The proposed amendments would reduce the number of financial institutions subject to the rule, the transactions that are covered by the rule, and the data points that must be collected and reported under the rule. Reflecting its overall approach to the proposed revisions, the CFPB states in the preamble to the proposal that it "preliminarily believes that [the] reaction to the 2023 final rule, practically speaking, was in part based on its expansive approach, appearing to seek broad coverage of lenders, products, and information collected. The CFPB does not believe that alignment with the statutory purposes of section 1071 requires the use of its discretionary authority to collect data with such a breadth of scope." (Footnote omitted.)
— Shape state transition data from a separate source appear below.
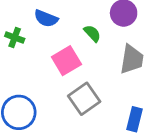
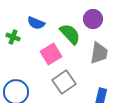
green semicircle: (92, 33) -> (70, 34), size x1.6

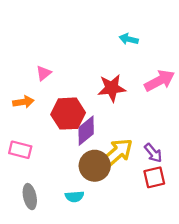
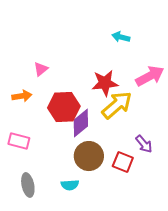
yellow arrow: (117, 153) -> (117, 105), moved
red square: (154, 177) -> (123, 162), moved, turned 35

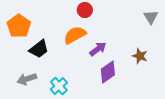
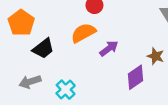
purple diamond: (108, 72) -> (136, 77), moved

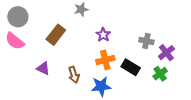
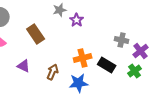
brown rectangle: (56, 35) -> (36, 34), turned -72
purple star: (103, 35) -> (77, 20), moved
brown arrow: (74, 75) -> (53, 72), turned -140

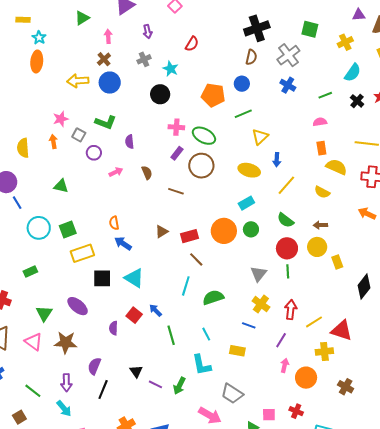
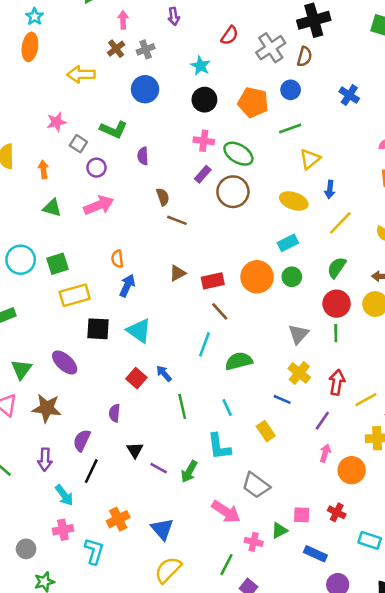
gray cross: (288, 55) -> (271, 48), moved
gray cross: (144, 59) -> (146, 49), moved
blue circle: (110, 83) -> (145, 89), moved
black circle: (160, 94) -> (204, 100), moved
orange arrow: (53, 142) -> (43, 169), moved
pink arrow: (116, 172) -> (99, 205), moved, size x1.6
brown line: (176, 191) -> (177, 220), moved
green semicircle: (286, 220) -> (337, 268), turned 84
blue arrow: (123, 243) -> (127, 286), turned 78
purple semicircle: (113, 328) -> (114, 413), moved
yellow rectangle: (237, 351) -> (266, 431), turned 42
cyan arrow: (64, 409) -> (64, 495), moved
Covered Financial Institutions. The 2023 final rule established three tiers of covered financial institutions based on the volume of covered transactions that they engaged in during each of the preceding two calendar years, with three different compliance dates. Based on lawsuits challenging the rule, which we have reported on previously, including here, here, and here, the CFPB has extended the original compliance dates twice. Based on the most recent extension, the compliance dates under the 2023 final rule are as follows:
| Compliance Tier | Original Compliance Date in the 2023 Final Rule | Revised Compliance Date in the 2024 Interim Final Rule | New Compliance Date | New First Filing Deadline |
| Tier 1 Lenders | October 1, 2024 | July 18, 2025 | July 1, 2026 | June 1, 2027 |
| Tier 2 Lenders | April 1, 2025 | January 16, 2026 | January 1, 2027 | June 1, 2028 |
| Tier 3 Lenders | January 1, 2026 | October 18, 2026 | October 1, 2027 | June 1, 2028 |
Under the 2023 final rule as adopted originally, financial institutions are in Tier 1 if they originated at least 2,500 covered transactions in both 2022 and 2023, financial institutions are in Tier 2 if they originated at least 500 covered transactions in both 2022 and 2023 and were not in Tier 1, and financial institutions are in Tier 3 if they originated at least 100 covered transactions in both 2024 and 2025 and were not in Tiers 1 or 2.
The CFPB now proposes to change the three-tier approach to a single-tier approach, with financial institutions being subject to the rule if they originate 1,000 covered credit transactions for each of the two preceding calendar years, starting with originations in 2026 and 2027. The new compliance date would be January 1, 2028. The new first filing deadline would be June 1, 2029. In the preamble to the proposal, the CFPB notes that it also considered thresholds of 200, 500 and 2,000 originations in each of the two preceding calendar years.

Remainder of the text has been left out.